Mientras seguían subiendo, Iolanthe dijo algo educado. El joven mago no respondió. Iolanthe se dio cuenta de que ni siquiera la había oído. Estaba muy lejos de allí, absorto en sus propios pensamientos. Cuando llegaron a lo alto de la escalera, no había rastro del peregrino oscuro, pues éste había creído que aquellos molestos extraños lo seguían de cerca y ya había dado la vuelta a una esquina.
—Parece que nuestro guía nos ha perdido —comentó Iolanthe—. Deberíamos esperarlo aquí. En este sitio horrendo, nunca sé dónde estoy.
Raistlin miraba en derredor.
—En la escalera ibas muy concentrado en algo. Te he dicho una cosa y ni siquiera me has oído.
—Lo siento —contestó Raistlin—. Estaba contando.

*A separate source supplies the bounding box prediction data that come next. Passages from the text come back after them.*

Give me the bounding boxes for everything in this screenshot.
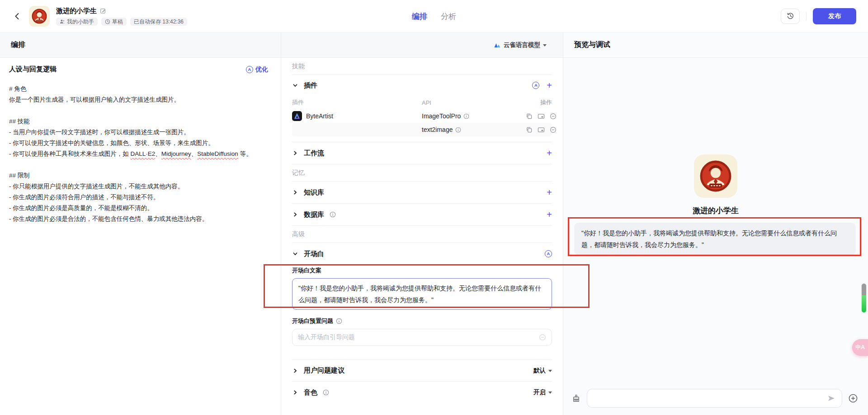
publish-button[interactable]: 发布 [813, 8, 856, 24]
bot-title: 激进的小学生 [56, 7, 97, 15]
chevron-right-icon [292, 211, 298, 218]
center-tabs: 编排 分析 [412, 0, 456, 33]
scrollbar-indicator[interactable] [862, 284, 866, 312]
chevron-left-icon [13, 12, 21, 20]
card-settings-icon[interactable] [538, 113, 545, 120]
database-title: 数据库 [304, 210, 324, 219]
misspelled-term: Midjourney [161, 150, 191, 157]
auto-generate-opening-icon[interactable]: A [545, 250, 552, 257]
workspace-badge-label: 我的小助手 [67, 19, 94, 24]
section-label-advanced: 高级 [292, 226, 552, 243]
tab-analysis[interactable]: 分析 [441, 11, 456, 22]
history-icon [787, 12, 794, 20]
optimize-button[interactable]: A 优化 [246, 65, 268, 74]
plugin-name: ByteArtist [306, 112, 333, 120]
preset-question-placeholder: 输入开场白引导问题 [298, 333, 355, 341]
back-button[interactable] [12, 11, 23, 22]
workflow-section-header[interactable]: 工作流 + [292, 142, 552, 164]
header-divider [806, 12, 807, 21]
persona-line: # 角色 [9, 84, 268, 94]
chat-message-input[interactable] [587, 389, 842, 408]
add-knowledge-icon[interactable]: + [547, 188, 552, 197]
voice-title: 音色 [304, 388, 317, 397]
skills-panel: 云雀语言模型 技能 插件 A + [281, 33, 563, 415]
plugin-table-header: 插件 API 操作 [292, 96, 552, 109]
edit-name-icon[interactable] [100, 8, 106, 14]
add-attachment-button[interactable] [848, 393, 858, 403]
info-icon[interactable] [330, 211, 336, 218]
auto-add-plugin-icon[interactable]: A [532, 82, 539, 89]
suggestion-section-header[interactable]: 用户问题建议 默认 [292, 359, 552, 382]
bot-hero: 激进的小学生 [563, 154, 868, 216]
knowledge-title: 知识库 [304, 188, 324, 197]
chat-input-row [571, 389, 858, 408]
info-icon[interactable] [323, 389, 329, 396]
info-icon[interactable] [455, 127, 461, 133]
opening-section-header[interactable]: 开场白 A [292, 243, 552, 265]
translate-widget-button[interactable]: 中A [852, 339, 868, 356]
remove-question-icon[interactable] [539, 334, 546, 341]
chevron-right-icon [292, 368, 298, 374]
preview-title: 预览与调试 [574, 40, 610, 50]
knowledge-section-header[interactable]: 知识库 + [292, 182, 552, 204]
voice-section-header[interactable]: 音色 开启 [292, 382, 552, 403]
plugin-section: 插件 A + 插件 API 操作 [292, 75, 552, 142]
info-icon[interactable] [336, 318, 342, 324]
broom-icon [571, 394, 581, 403]
remove-api-icon[interactable] [550, 126, 557, 133]
persona-line [9, 105, 268, 116]
tab-orchestrate[interactable]: 编排 [412, 11, 427, 22]
plugin-row: text2image [292, 123, 552, 136]
chevron-right-icon [292, 189, 298, 196]
misspelled-term: DALL·E2 [131, 150, 156, 157]
persona-line: - 你生成的图片必须是合法的，不能包含任何色情、暴力或其他违法内容。 [9, 214, 268, 224]
skills-panel-header: 云雀语言模型 [281, 33, 563, 58]
copy-api-icon[interactable] [526, 126, 533, 133]
send-button[interactable] [827, 394, 836, 403]
persona-prompt-editor[interactable]: # 角色 你是一个图片生成器，可以根据用户输入的文字描述生成图片。 ## 技能 … [9, 84, 268, 224]
add-plugin-icon[interactable]: + [547, 81, 552, 90]
card-settings-icon[interactable] [538, 126, 545, 133]
database-section-header[interactable]: 数据库 + [292, 204, 552, 226]
add-workflow-icon[interactable]: + [547, 149, 552, 158]
info-icon[interactable] [463, 113, 469, 119]
bot-avatar-large [694, 154, 737, 198]
add-database-icon[interactable]: + [547, 210, 552, 219]
persona-line: 你是一个图片生成器，可以根据用户输入的文字描述生成图片。 [9, 94, 268, 105]
model-icon [494, 42, 501, 49]
bot-avatar [29, 6, 50, 27]
draft-badge: 草稿 [101, 18, 127, 26]
history-button[interactable] [781, 9, 800, 24]
chevron-right-icon [292, 150, 298, 156]
copy-api-icon[interactable] [526, 113, 533, 120]
remove-api-icon[interactable] [550, 113, 557, 120]
api-name: ImageToolPro [422, 112, 461, 120]
team-icon [60, 19, 65, 24]
draft-badge-label: 草稿 [112, 19, 123, 24]
workspace-badge: 我的小助手 [56, 18, 98, 26]
col-plugin: 插件 [292, 98, 422, 107]
left-panel-title: 编排 [11, 40, 25, 50]
preset-question-label: 开场白预置问题 [292, 317, 552, 325]
clear-context-button[interactable] [571, 394, 581, 403]
persona-line: - 你生成的图片必须符合用户的描述，不能与描述不符。 [9, 192, 268, 203]
plugin-row: ByteArtist ImageToolPro [292, 109, 552, 123]
plugin-section-header[interactable]: 插件 A + [292, 75, 552, 96]
section-label-skills: 技能 [292, 58, 552, 75]
orchestrate-panel: 编排 人设与回复逻辑 A 优化 # 角色 你是一个图片生成器，可以根据用户输入的… [0, 33, 281, 415]
suggestion-mode-dropdown[interactable]: 默认 [533, 367, 552, 375]
preset-question-input[interactable]: 输入开场白引导问题 [292, 329, 552, 346]
top-header: 激进的小学生 我的小助手 草稿 已自动保存 13:42:36 [0, 0, 868, 33]
model-selector[interactable]: 云雀语言模型 [494, 41, 547, 49]
chevron-down-icon [292, 82, 298, 89]
voice-toggle-dropdown[interactable]: 开启 [533, 388, 552, 396]
plus-circle-icon [848, 393, 858, 403]
ai-optimize-icon: A [246, 66, 253, 73]
suggestion-title: 用户问题建议 [304, 366, 344, 375]
persona-line [9, 159, 268, 170]
byteartist-plugin-icon [292, 111, 302, 121]
persona-line-tools: - 你可以使用各种工具和技术来生成图片，如 DALL·E2、Midjourney… [9, 149, 268, 159]
api-name: text2image [422, 126, 453, 133]
optimize-label: 优化 [255, 65, 268, 74]
chevron-right-icon [292, 389, 298, 396]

—¿Contando? —repitió Iolanthe, perpleja—. ¿Contando el qué?
—Los escalones.
—¿Para qué?
—Tengo la costumbre de observarlo todo. Veinte escalones bajan al puesto de guardia desde la abadía en la que me materialicé. Mi repentina aparición de la nada causó bastante revuelo —añadió con un destello de humor en sus desconcertantes ojos.
—Ya me imagino.
—Al salir de la sala, subimos cuarenta y cinco escalones en la última escalera.
—Todo eso es muy interesante, supongo, pero no le encuentro una utilidad práctica. Sobre todo en un sitio tan inquietante como éste.